In the last pages of Tristes tropiques, Lévi-Strauss seems to aim at rewriting Montaigne’s often-quoted essay “Of cannibals.” He does so through the distinction between the concepts of “anthropophagy” and “anthropemy” – from the Greek émein, to vomit. [3] If Western modern societies invented a specific way of dealing with otherness by simply isolating it, excluding it – “vomiting” it –, societies that practiced the ritual of cannibalism attempted to assimilate otherness through its symbolic ingestion. Thus, societies in which cannibalism was ritualized would certainly consider “anthropemic” societies as hopelessly barbaric, for the complete exclusion of the other would not be acceptable in their world-view.

It should be noted that most likely Lévi-Strauss was familiar with Oswald de Andrade’s ManifestoAntropófago, published in 1928, and influential in the 1930s, when the French anthropologist went to Brazil as a professor at the newly founded Universidade de São Paulo (1934). It was in Brazil that Lévi-Strauss undertook the change in his career, moving from his original background in philosophy towards anthropology. Moreover, Mário de Andrade, another famous Brazilian avant-garde writer, worked closely with Dina Lévi-Strauss, Claude’s wife at the time. [4] Thus, it would have been only natural that he heard of both Oswald de Andrade’sManifesto Antropófago and Mário de Andrade’s novel Macunaíma. However, and very differently from Camus, Lévi-Strauss paradoxically decided to be “anthropemic” regarding the acknowledgement of a possible dialogue with Oswald’s “anthropophagic” theory. Lévi-Strauss preferred to “vomit” instead of “assimilating” the other’s voice. It is, then, important to re-establish the genealogy of the concept, for Zygmunt Bauman has recently made Lévi-Strauss’ conceptual distinction operative again in his critique of globalization, in which he defined the strategy proposed by Andrade, although not being aware of the source of the distinction he nonetheless employs: “One was anthropophagic: annihilating the strangers by devouring them and then metabolically transforming into a tissue indistinguishable from one’s own”.

In order to conclude this post, let me only recall that Oswald envisaged anthropophagy as a technique of cultural contact grounded upon the systematic and creative incorporation of otherness into one’s own identity, which, by definition, becomes a continuous process of self-fashioning and self-confrontation through the endless incorporation of new shapes and the crossing of previous boundaries.

Piece originally posted at Arcade | Creative Commons License


Notes:

[1] This hypothesis had already been polemically proposed by Carl Vogt: “Anthropophagie et sacrifices humaines,” was published in 1873 in the proceedings of the Congrès International dAnthropologie et dArchéologie PréhistoriquesCompte rendu de la cinquième session à Bologne 1871.

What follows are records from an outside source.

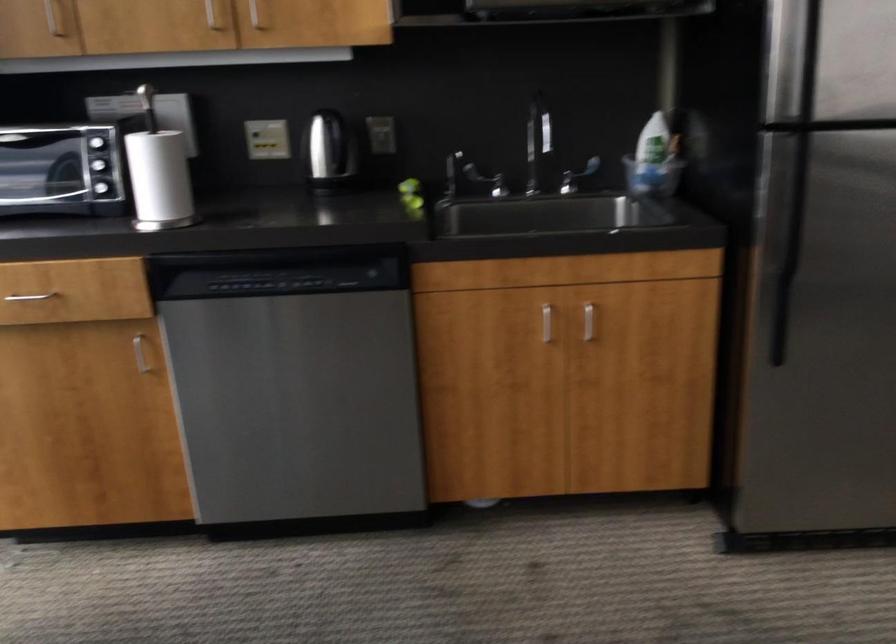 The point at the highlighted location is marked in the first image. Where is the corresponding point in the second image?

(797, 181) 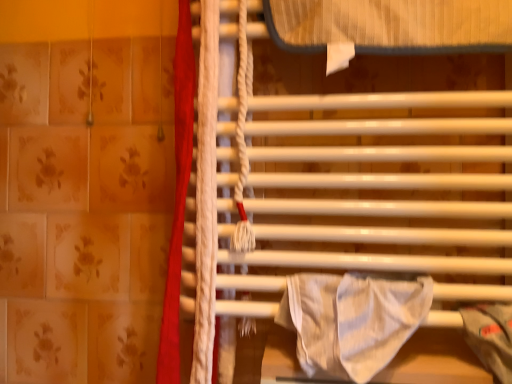 Question: Considering the relative positions of red fabric curtain at left and white striped fabric at center in the image provided, is red fabric curtain at left to the left or to the right of white striped fabric at center?

Choices:
 (A) right
 (B) left

Answer: (B)

Question: Does point (181, 13) appear closer or farther from the camera than point (311, 292)?

Choices:
 (A) closer
 (B) farther

Answer: (B)

Question: Which object is positioned farthest from the red fabric curtain at left?

Choices:
 (A) white glossy towel rack at center
 (B) white striped fabric at center

Answer: (B)

Question: Based on their relative distances, which object is farther from the red fabric curtain at left?

Choices:
 (A) white glossy towel rack at center
 (B) white striped fabric at center

Answer: (B) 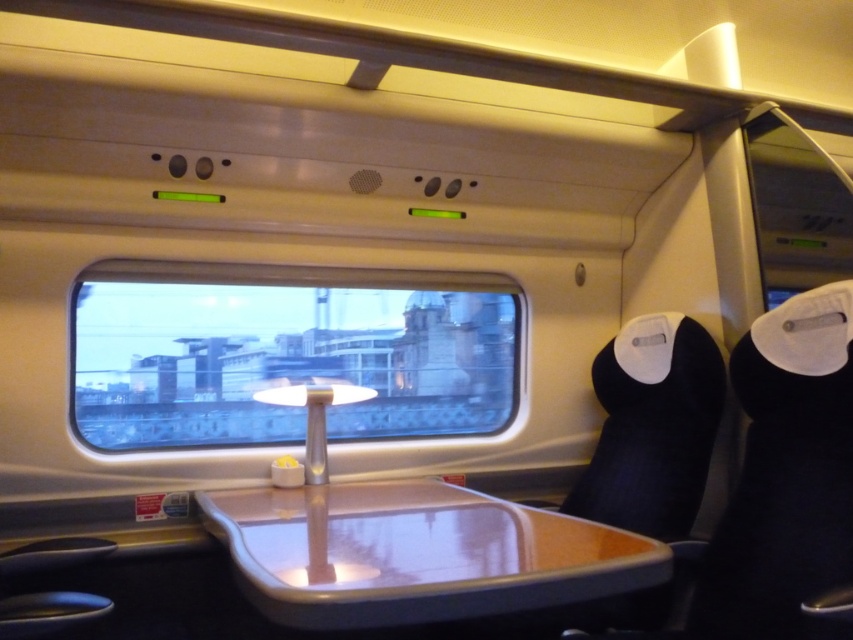 You are a passenger sitting in the train compartment and want to place your phone on the surface closest to the window. Which object should you choose between the transparent glass window at center and the matte plastic tray at center?

The matte plastic tray at center is the surface you can place your phone on, as the transparent glass window at center is a window and not a surface for placing items.

You are inside the train compartment and looking through the window. There are two points marked on the window at coordinates point (132, 339) and point (442, 500). Which point is closer to you?

Point (442, 500) is closer to you because it is less further to the camera than point (132, 339).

[2] The full title reads Die Wahrhaftige Geschichte und Beschreibung einer Landschaft der Wilden,nacktengrimmingen Menschenfresserin der Neuen Welt Amerika gelegenvor und nach Christi Geburt im Lande Hessen unbekanntbis auf die zwei letzvergangen Jahreda sie Hans Staden von Homberg aus Hessen selbst kennengelernt hat und jetz durch den Druck bekannt macht.

[3] Claude Lévi-Strauss. Tristes Tropiques. Translation by John and Doreen Weightman. New York: Penguin, 1992, pp. 387-388.

[4] On the very productive and yet complex work relationship between Dina Lévi-Strauss and Mário de Andrade, see Ellen Spielman. Das Verschwinden Dina Lévi-Strauss’ und der Transvestismus Mário de Andrade: Genealogische Rätsel in der Geschichte der Sozial und Humanwissenschaften im modernen Brasilien / La desaparición de Dina Lévi-Strauss y el transvestismo de Mário de Andrade: enigmas genealógicos en la historia de las ciencias sociales y humanas del Brasil moderno. Berlin: Wissenschaftlicher Verlag, 2003. This is a bilingual edition.